In piena attività sul Pianeta Rosso, il rover Opportunity si sta dirigendo verso Perseverance Valley, la prossima destinazione delle sue attività di ricerca

Credit: NASA/JPL-Caltech/Cornell Univ./Arizona State Univ.

E’ in cammino da oltre 13 anni, nelle sue ‘escursioni’ sulla superficie di Marte ha superato la distanza canonica di una maratona e davanti a sé ha altre mete e traguardi scientifici da raggiungere: l’atleta in questione è Opportunity, il rover della NASA giunto sul quarto pianeta del Sistema Solare il 25 gennaio 2004.

L’infaticabile esploratore, che dalla fine del 2014 ha dedicato la sua attenzione a Cape Tribulation, un’area dell’orlo del cratere Endeavour, sta puntando verso sud, in direzione di Perseverance Valley, la sua nuova zona di ‘caccia’.

Questa vallata, che taglia da ovest ad est il bordo occidentale di Endeavour, è stata scelta come meta dal team della missione in quanto fortemente modellata da processi erosivi, di cui però non si conosce ancora l’origine.

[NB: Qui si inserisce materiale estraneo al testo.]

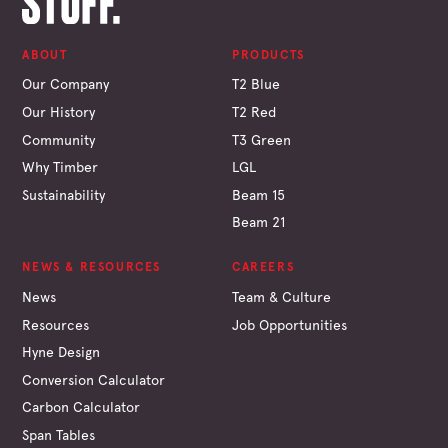
ABOUT
PRODUCTS
Our Company
T2 Blue
Our History
T2 Red
Community
T3 Green
Why Timber
LGL
Sustainability
Beam 15
Beam 21
NEWS & RESOURCES
CAREERS
News
Team & Culture
Resources
Job Opportunities
Hyne Design
Conversion Calculator
Carbon Calculator
Span Tables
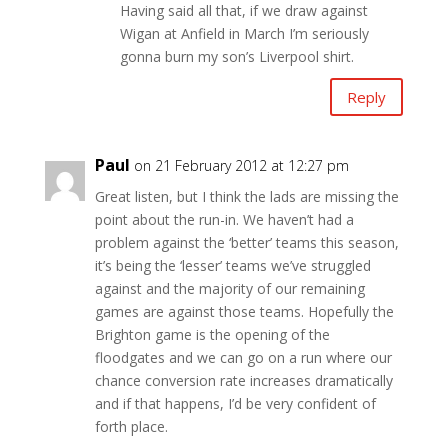
Having said all that, if we draw against
Wigan at Anfield in March I’m seriously
gonna burn my son’s Liverpool shirt.
Reply
Paul
on 21 February 2012 at 12:27 pm
Great listen, but I think the lads are missing the
point about the run-in. We haven’t had a
problem against the ‘better’ teams this season,
it’s being the ‘lesser’ teams we’ve struggled
against and the majority of our remaining
games are against those teams. Hopefully the
Brighton game is the opening of the
floodgates and we can go on a run where our
chance conversion rate increases dramatically
and if that happens, I’d be very confident of
forth place.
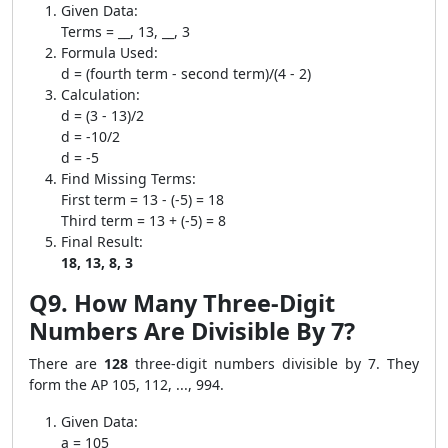
Given Data:
Terms = __, 13, __, 3
Formula Used:
d = (fourth term - second term)/(4 - 2)
Calculation:
d = (3 - 13)/2
d = -10/2
d = -5
Find Missing Terms:
First term = 13 - (-5) = 18
Third term = 13 + (-5) = 8
Final Result:
18, 13, 8, 3
Q9. How Many Three-Digit
Numbers Are Divisible By 7?
There are
128
three-digit numbers divisible by 7. They
form the AP 105, 112, ..., 994.
Given Data:
a = 105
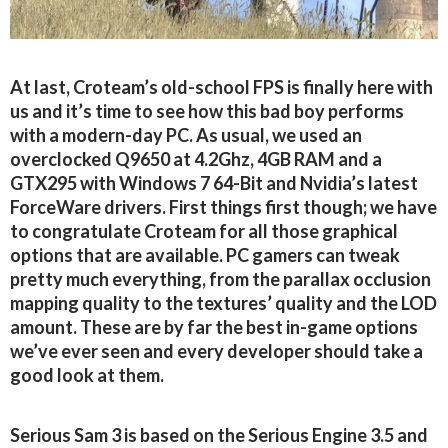
At last, Croteam’s old-school FPS is finally here with
us and it’s time to see how this bad boy performs
with a modern-day PC. As usual, we used an
overclocked Q9650 at 4.2Ghz, 4GB RAM and a
GTX295 with Windows 7 64-Bit and Nvidia’s latest
ForceWare drivers. First things first though; we have
to congratulate Croteam for all those graphical
options that are available. PC gamers can tweak
pretty much everything, from the parallax occlusion
mapping quality to the textures’ quality and the LOD
amount. These are by far the best in-game options
we’ve ever seen and every developer should take a
good look at them.
Serious Sam 3 is based on the Serious Engine 3.5 and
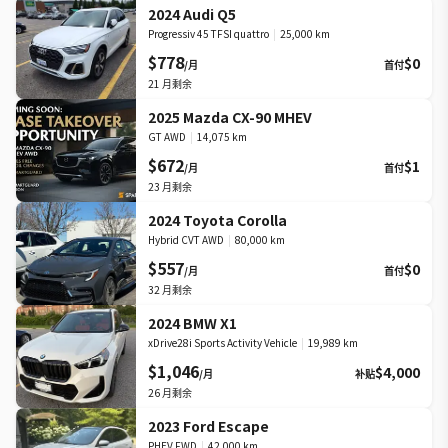
2024 Audi Q5
Progressiv 45 TFSI quattro
|
25,000 km
$778
$0
/月
首付
21
月剩余
2025 Mazda CX-90 MHEV
GT AWD
|
14,075 km
$672
$1
/月
首付
23
月剩余
2024 Toyota Corolla
Hybrid CVT AWD
|
80,000 km
$557
$0
/月
首付
32
月剩余
2024 BMW X1
xDrive28i Sports Activity Vehicle
|
19,989 km
$1,046
$4,000
/月
补贴
26
月剩余
2023 Ford Escape
PHEV FWD
|
42,000 km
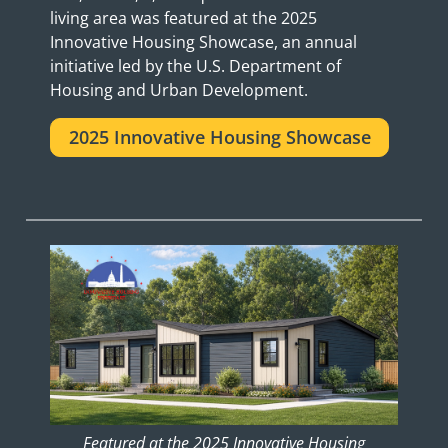
living area was featured at the 2025
Innovative Housing Showcase, an annual
initiative led by the U.S. Department of
Housing and Urban Development.
2025 Innovative Housing Showcase
Featured at the 2025 Innovative Housing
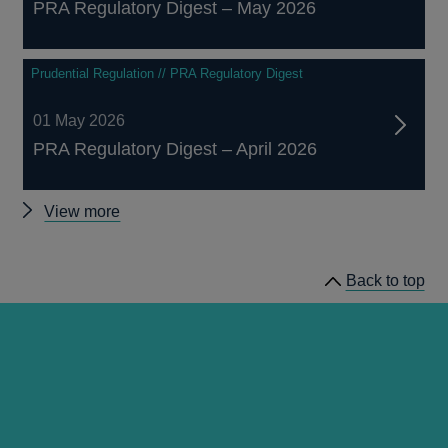
PRA Regulatory Digest – May 2026
Prudential Regulation // PRA Regulatory Digest
01 May 2026
PRA Regulatory Digest – April 2026
Other
View more
PRA
Regulatory
Back to top
Digests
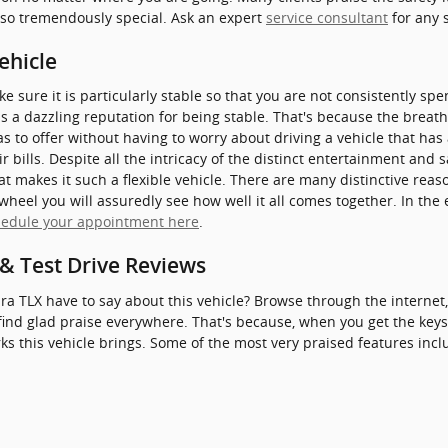
 so tremendously special. Ask an expert
service consultant
for any 
ehicle
 sure it is particularly stable so that you are not consistently sp
s a dazzling reputation for being stable. That's because the breath
s to offer without having to worry about driving a vehicle that has 
r bills. Despite all the intricacy of the distinct entertainment and 
t makes it such a flexible vehicle. There are many distinctive rea
wheel you will assuredly see how well it all comes together. In the 
hedule your appointment here
.
& Test Drive Reviews
ra TLX have to say about this vehicle? Browse through the internet
find glad praise everywhere. That's because, when you get the keys,
s this vehicle brings. Some of the most very praised features incl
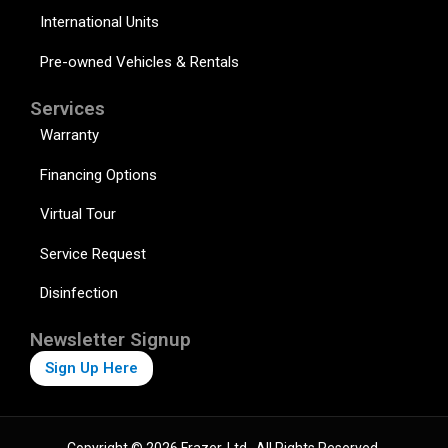
International Units
Pre-owned Vehicles & Rentals
Services
Warranty
Financing Options
Virtual Tour
Service Request
Disinfection
Newsletter Signup
Sign Up Here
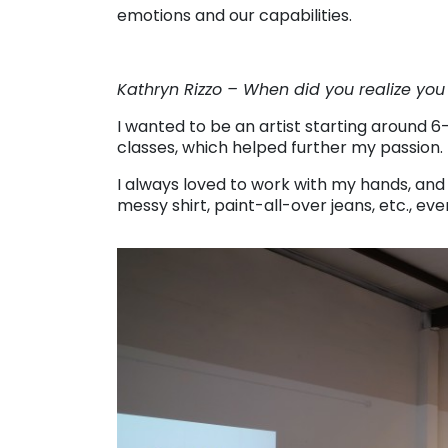
emotions and our capabilities.
Kathryn Rizzo – When did you realize you
I wanted to be an artist starting around 6
classes, which helped further my passion.
I always loved to work with my hands, and 
messy shirt, paint-all-over jeans, etc., ev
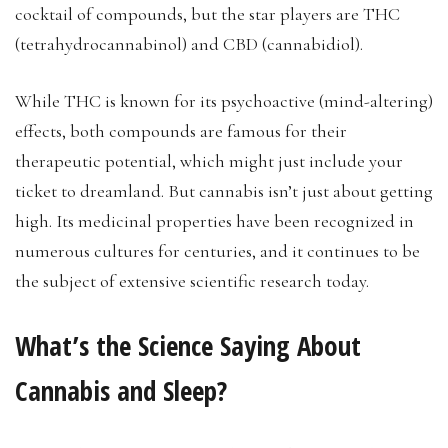
cocktail of compounds, but the star players are THC
(tetrahydrocannabinol) and CBD (cannabidiol).
While THC is known for its psychoactive (mind-altering)
effects, both compounds are famous for their
therapeutic potential, which might just include your
ticket to dreamland. But cannabis isn’t just about getting
high. Its medicinal properties have been recognized in
numerous cultures for centuries, and it continues to be
the subject of extensive scientific research today.
What’s the Science Saying About
Cannabis and Sleep?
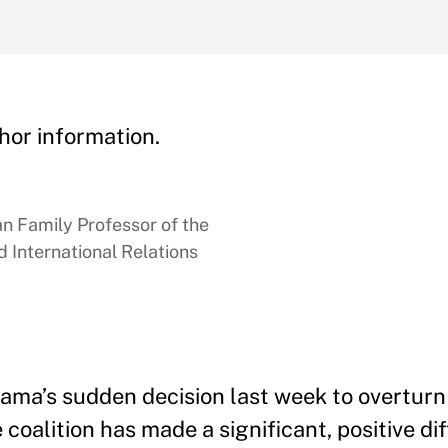
hor information.
 Family Professor of the
 International Relations
ma’s sudden decision last week to overturn h
 coalition has made a significant, positive di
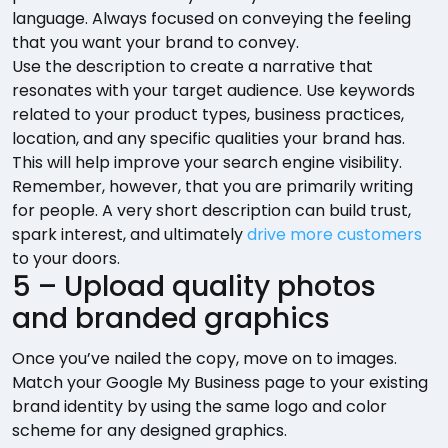
language. Always focused on conveying the feeling
that you want your brand to convey.
Use the description to create a narrative that
resonates with your target audience. Use keywords
related to your product types, business practices,
location, and any specific qualities your brand has.
This will help improve your search engine visibility.
Remember, however, that you are primarily writing
for people. A very short description can build trust,
spark interest, and ultimately
drive more customers
to your doors.
5 – Upload quality photos
and branded graphics
Once you’ve nailed the copy, move on to images.
Match your Google My Business page to your existing
brand identity by using the same logo and color
scheme for any designed graphics.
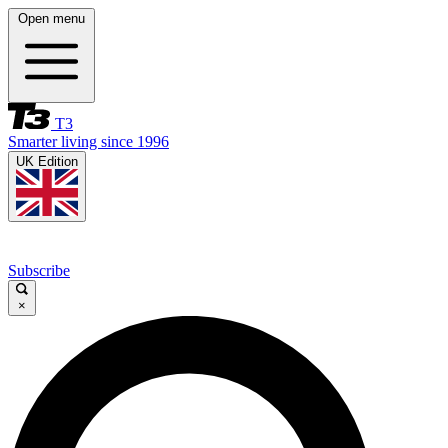
Open menu
T3
Smarter living since 1996
UK Edition
Subscribe
×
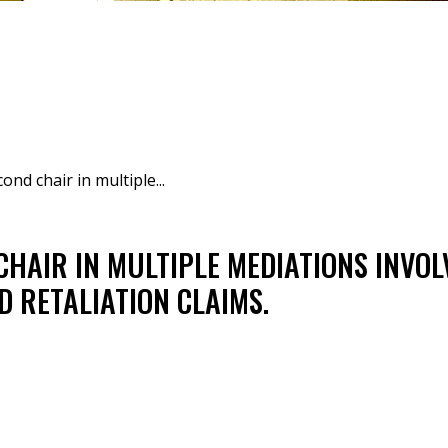
ond chair in multiple...
CHAIR IN MULTIPLE MEDIATIONS INVO
D RETALIATION CLAIMS.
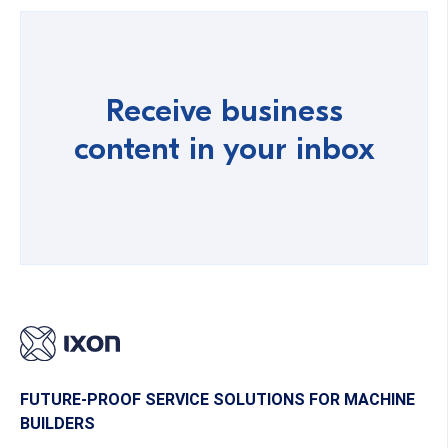
Receive business
content in your inbox
FUTURE-PROOF SERVICE SOLUTIONS FOR MACHINE
BUILDERS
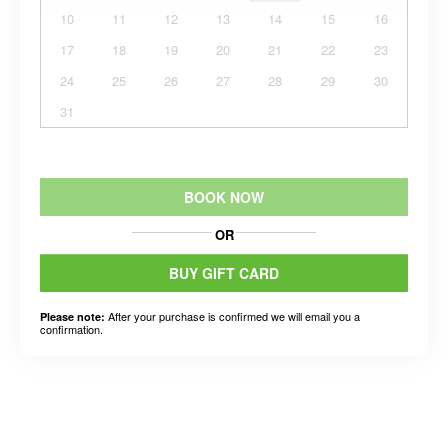
10
11
12
13
14
15
16
17
18
19
20
21
22
23
24
25
26
27
28
29
30
31
BOOK NOW
OR
BUY GIFT CARD
After your purchase is confirmed we will email you a
Please note:
confirmation.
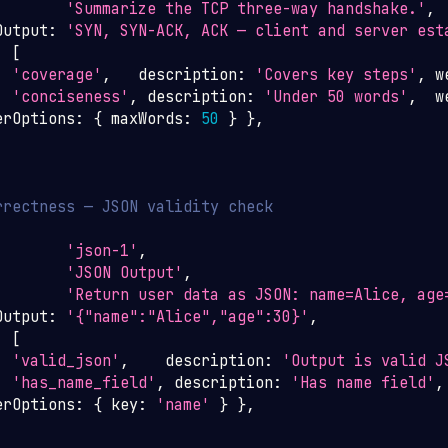
'Summarize the TCP three-way handshake.'
,
Output
:
'SYN, SYN-ACK, ACK — client and server est
:
[
:
'coverage'
,
   description
:
'Covers key steps'
,
 w
:
'conciseness'
,
 description
:
'Under 50 words'
,
  w
erOptions
:
{
 maxWords
:
50
}
}
,
rrectness — JSON validity check
'json-1'
,
'JSON Output'
,
'Return user data as JSON: name=Alice, age
Output
:
'{"name":"Alice","age":30}'
,
:
[
:
'valid_json'
,
    description
:
'Output is valid J
:
'has_name_field'
,
 description
:
'Has name field'
,
erOptions
:
{
 key
:
'name'
}
}
,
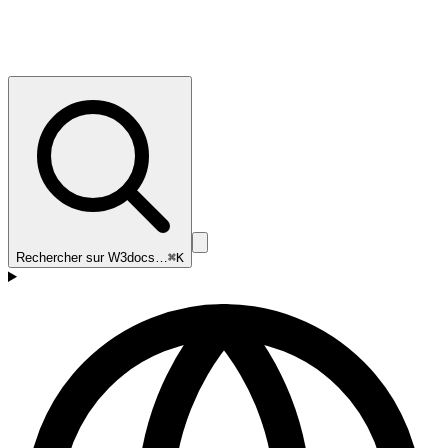
Rechercher sur W3docs…
⌘K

Opportunity – spiega l’Agenzia Spaziale Italiana – dovrà quindi raccogliere dati che possano consentire agli studiosi di comprendere quale agente erosivo, miliardi di anni fa, abbia ‘scolpito’ la valle: l’acqua, il vento, oppure detriti trascinati dall’acqua.

Opportunity (Credits: NASA) Prima di ‘salutare’ Cape Tribulation, il rover ha immortalato un particolare settore della zona con una ‘foto ricordo’, creata con un collage di immagini riprese con la sua Pancam: si tratta della cresta Rocheport che, ritenuta di grande interesse per il livello di erosione, potrebbe fornire anche una chiave di lettura per l’imminente studio di Perseverance Valley. Nell’immagine in alto, un particolare di Rocheport

Cape Tribulation è stato un sito particolarmente significativo nel percorso di Opportunity, in quanto ‘teatro’ di alcune prestazioni record.

Ad esempio, è stato proprio qui che, nel 2015, il rover ha tagliato il traguardo dei 42,195 chilometri – il percorso di una maratona – e si è cimentato con un dislivello piuttosto impegnativo che lo ha condotto a raggiungere il punto di vista più elevato del bordo del cratere Endeavour.

Lanciato il 7 luglio 2003 con un vettore Delta II, Opportunity ha raggiunto Marte – nello specifico, il cratere Eagle – dopo poco più di sei mesi di viaggio. La missione era inizialmente programmata per durare solo tre mesi, ma i risultati positivi conseguiti dal vigoroso ‘escursionista’ marziano, ne hanno prorogato la vita operativa fino ad oggi.